Take the line that has "Kaisa Mäkäräiselle lähtö Suomesta –" in it and every line after it to the end of the entries, and reproduce them exactly.

== Segment start ==

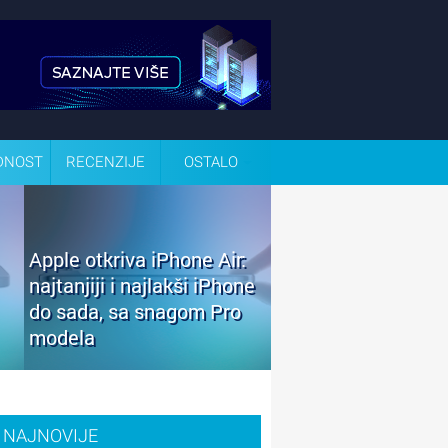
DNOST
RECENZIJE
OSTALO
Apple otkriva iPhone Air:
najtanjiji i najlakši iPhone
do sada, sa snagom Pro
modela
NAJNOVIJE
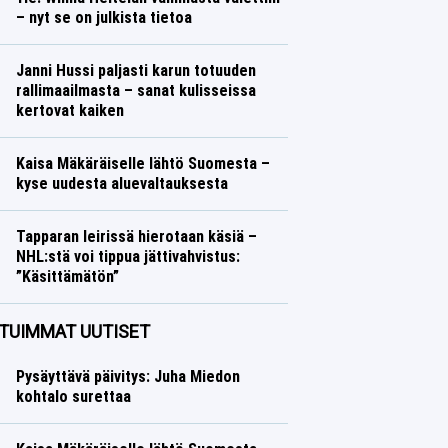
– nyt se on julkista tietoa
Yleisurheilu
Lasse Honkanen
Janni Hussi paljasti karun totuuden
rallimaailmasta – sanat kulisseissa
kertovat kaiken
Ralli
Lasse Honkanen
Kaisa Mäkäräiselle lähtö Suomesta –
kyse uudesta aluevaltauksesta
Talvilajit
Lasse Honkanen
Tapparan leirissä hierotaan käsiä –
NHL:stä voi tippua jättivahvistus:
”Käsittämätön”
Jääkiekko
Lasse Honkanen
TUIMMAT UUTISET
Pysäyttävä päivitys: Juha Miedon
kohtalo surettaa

== Segment end ==

(Task result):
Kaisa Mäkäräiselle lähtö Suomesta –
kyse uudesta aluevaltauksesta
Talvilajit
Lasse Honkanen
Tapparan leirissä hierotaan käsiä –
NHL:stä voi tippua jättivahvistus:
”Käsittämätön”
Jääkiekko
Lasse Honkanen
TUIMMAT UUTISET
Pysäyttävä päivitys: Juha Miedon
kohtalo surettaa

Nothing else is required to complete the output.